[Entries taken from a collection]
§ §
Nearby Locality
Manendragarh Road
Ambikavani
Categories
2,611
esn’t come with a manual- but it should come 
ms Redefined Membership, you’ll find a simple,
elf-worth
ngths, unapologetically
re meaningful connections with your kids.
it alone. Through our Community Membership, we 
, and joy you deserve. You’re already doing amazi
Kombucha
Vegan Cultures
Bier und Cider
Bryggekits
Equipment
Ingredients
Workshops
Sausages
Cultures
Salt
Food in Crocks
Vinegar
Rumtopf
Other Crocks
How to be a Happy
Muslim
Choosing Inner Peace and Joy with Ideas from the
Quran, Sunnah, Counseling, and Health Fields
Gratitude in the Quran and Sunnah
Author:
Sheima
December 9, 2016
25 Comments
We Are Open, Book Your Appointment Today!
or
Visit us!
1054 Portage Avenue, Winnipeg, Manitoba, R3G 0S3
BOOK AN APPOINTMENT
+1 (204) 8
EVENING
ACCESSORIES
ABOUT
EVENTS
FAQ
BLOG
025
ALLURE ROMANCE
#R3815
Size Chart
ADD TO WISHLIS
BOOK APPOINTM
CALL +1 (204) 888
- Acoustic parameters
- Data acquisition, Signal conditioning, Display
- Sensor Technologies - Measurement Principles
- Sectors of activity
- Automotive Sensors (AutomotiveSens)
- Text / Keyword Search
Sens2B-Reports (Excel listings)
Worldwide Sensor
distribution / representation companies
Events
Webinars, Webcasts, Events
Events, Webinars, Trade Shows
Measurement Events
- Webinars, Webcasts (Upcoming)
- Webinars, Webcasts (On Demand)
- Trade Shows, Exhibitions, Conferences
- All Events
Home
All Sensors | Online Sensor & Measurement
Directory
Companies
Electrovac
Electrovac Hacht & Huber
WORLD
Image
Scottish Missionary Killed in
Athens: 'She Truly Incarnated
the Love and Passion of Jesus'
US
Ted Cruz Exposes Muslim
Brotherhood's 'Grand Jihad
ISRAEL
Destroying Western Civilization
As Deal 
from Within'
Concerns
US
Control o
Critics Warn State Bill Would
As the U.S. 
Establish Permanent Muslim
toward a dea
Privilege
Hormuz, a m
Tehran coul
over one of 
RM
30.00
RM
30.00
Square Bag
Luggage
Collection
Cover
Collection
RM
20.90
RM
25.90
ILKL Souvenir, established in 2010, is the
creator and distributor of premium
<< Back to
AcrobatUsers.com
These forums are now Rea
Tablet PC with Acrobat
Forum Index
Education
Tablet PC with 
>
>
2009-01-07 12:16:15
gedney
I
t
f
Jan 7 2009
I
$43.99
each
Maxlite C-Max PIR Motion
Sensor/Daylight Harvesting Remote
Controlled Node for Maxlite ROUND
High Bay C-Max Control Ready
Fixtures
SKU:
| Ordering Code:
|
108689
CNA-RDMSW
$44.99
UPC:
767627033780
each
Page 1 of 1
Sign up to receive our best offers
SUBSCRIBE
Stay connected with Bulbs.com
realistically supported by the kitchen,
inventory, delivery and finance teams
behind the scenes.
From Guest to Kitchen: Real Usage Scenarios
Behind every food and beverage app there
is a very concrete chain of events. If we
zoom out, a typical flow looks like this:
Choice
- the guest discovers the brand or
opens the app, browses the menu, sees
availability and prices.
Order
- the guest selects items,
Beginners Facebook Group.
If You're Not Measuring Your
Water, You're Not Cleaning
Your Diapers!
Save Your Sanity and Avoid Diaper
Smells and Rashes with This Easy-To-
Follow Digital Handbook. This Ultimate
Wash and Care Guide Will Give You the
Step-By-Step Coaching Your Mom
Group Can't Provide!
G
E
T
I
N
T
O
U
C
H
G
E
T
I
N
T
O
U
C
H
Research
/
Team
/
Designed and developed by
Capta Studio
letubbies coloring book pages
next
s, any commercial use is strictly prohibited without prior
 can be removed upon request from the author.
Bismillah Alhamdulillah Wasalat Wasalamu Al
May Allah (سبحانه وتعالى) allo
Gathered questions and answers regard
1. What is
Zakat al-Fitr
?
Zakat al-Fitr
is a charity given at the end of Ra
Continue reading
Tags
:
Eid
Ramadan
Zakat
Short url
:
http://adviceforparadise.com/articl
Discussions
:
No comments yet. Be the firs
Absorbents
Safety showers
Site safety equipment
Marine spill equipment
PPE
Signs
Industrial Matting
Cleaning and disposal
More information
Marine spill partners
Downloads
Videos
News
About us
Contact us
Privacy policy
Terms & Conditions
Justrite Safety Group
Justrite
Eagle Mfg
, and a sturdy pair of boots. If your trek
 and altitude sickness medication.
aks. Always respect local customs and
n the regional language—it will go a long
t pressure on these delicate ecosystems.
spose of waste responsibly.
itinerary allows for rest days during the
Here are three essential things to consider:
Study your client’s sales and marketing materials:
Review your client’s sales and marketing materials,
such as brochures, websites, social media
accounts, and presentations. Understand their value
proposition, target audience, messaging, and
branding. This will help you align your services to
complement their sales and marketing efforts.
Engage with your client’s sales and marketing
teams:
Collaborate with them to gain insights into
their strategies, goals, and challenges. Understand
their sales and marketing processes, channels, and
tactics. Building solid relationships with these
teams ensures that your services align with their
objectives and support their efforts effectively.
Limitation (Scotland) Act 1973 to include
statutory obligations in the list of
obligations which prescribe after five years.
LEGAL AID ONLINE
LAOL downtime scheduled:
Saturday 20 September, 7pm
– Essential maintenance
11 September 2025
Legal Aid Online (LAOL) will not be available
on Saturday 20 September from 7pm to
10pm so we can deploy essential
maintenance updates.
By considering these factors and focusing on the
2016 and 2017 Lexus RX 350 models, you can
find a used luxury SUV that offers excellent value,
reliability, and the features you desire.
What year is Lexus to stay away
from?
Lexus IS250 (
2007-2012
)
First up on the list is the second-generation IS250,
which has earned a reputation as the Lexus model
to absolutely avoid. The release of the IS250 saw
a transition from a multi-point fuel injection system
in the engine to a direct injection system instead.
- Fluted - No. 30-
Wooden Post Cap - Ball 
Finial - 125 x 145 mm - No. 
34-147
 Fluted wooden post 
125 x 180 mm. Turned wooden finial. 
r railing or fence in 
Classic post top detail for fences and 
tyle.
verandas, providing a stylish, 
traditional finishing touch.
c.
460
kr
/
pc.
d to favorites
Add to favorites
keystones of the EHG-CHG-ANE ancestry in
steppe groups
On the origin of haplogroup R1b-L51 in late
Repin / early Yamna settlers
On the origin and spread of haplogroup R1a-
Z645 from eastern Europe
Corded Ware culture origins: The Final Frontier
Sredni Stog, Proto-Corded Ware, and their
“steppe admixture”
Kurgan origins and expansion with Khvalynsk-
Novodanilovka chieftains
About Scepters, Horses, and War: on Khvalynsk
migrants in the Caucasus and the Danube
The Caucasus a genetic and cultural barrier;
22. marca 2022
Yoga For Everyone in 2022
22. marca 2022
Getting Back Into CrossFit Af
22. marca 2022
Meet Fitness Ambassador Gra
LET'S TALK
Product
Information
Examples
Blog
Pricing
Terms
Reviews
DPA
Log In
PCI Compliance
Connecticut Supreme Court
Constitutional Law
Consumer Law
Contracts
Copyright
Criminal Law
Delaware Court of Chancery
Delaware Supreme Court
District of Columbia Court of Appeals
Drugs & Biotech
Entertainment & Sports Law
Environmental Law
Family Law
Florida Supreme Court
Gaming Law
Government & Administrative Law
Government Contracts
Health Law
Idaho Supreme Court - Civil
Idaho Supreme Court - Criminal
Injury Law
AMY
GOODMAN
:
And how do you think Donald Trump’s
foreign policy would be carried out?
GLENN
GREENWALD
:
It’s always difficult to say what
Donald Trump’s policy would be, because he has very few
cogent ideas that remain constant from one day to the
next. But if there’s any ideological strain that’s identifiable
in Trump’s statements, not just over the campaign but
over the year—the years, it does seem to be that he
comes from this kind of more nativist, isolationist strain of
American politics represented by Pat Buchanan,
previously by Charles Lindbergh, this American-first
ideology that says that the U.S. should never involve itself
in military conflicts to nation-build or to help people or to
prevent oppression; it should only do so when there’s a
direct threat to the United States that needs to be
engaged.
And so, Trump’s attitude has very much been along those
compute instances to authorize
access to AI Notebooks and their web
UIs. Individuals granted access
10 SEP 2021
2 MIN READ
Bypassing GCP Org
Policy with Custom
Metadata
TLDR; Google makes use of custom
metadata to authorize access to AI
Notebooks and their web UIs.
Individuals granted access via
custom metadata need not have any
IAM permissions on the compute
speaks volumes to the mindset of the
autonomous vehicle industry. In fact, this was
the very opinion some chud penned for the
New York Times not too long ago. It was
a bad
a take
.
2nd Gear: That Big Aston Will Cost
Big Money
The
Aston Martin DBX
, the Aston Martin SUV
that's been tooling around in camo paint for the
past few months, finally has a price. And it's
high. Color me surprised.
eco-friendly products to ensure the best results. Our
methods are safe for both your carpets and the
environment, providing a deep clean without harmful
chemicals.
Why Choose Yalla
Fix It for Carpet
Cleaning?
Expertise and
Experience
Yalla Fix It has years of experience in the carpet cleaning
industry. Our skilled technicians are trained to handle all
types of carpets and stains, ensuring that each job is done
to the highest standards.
§ §
An exact copy of the lines above, from the one containing "Manendragarh Road" through the one containing "As the U.S.", is the whole of the answer.

* **Task response**
Manendragarh Road
Ambikavani
Categories
2,611
esn’t come with a manual- but it should come 
ms Redefined Membership, you’ll find a simple,
elf-worth
ngths, unapologetically
re meaningful connections with your kids.
it alone. Through our Community Membership, we 
, and joy you deserve. You’re already doing amazi
Kombucha
Vegan Cultures
Bier und Cider
Bryggekits
Equipment
Ingredients
Workshops
Sausages
Cultures
Salt
Food in Crocks
Vinegar
Rumtopf
Other Crocks
How to be a Happy
Muslim
Choosing Inner Peace and Joy with Ideas from the
Quran, Sunnah, Counseling, and Health Fields
Gratitude in the Quran and Sunnah
Author:
Sheima
December 9, 2016
25 Comments
We Are Open, Book Your Appointment Today!
or
Visit us!
1054 Portage Avenue, Winnipeg, Manitoba, R3G 0S3
BOOK AN APPOINTMENT
+1 (204) 8
EVENING
ACCESSORIES
ABOUT
EVENTS
FAQ
BLOG
025
ALLURE ROMANCE
#R3815
Size Chart
ADD TO WISHLIS
BOOK APPOINTM
CALL +1 (204) 888
- Acoustic parameters
- Data acquisition, Signal conditioning, Display
- Sensor Technologies - Measurement Principles
- Sectors of activity
- Automotive Sensors (AutomotiveSens)
- Text / Keyword Search
Sens2B-Reports (Excel listings)
Worldwide Sensor
distribution / representation companies
Events
Webinars, Webcasts, Events
Events, Webinars, Trade Shows
Measurement Events
- Webinars, Webcasts (Upcoming)
- Webinars, Webcasts (On Demand)
- Trade Shows, Exhibitions, Conferences
- All Events
Home
All Sensors | Online Sensor & Measurement
Directory
Companies
Electrovac
Electrovac Hacht & Huber
WORLD
Image
Scottish Missionary Killed in
Athens: 'She Truly Incarnated
the Love and Passion of Jesus'
US
Ted Cruz Exposes Muslim
Brotherhood's 'Grand Jihad
ISRAEL
Destroying Western Civilization
As Deal 
from Within'
Concerns
US
Control o
Critics Warn State Bill Would
As the U.S. 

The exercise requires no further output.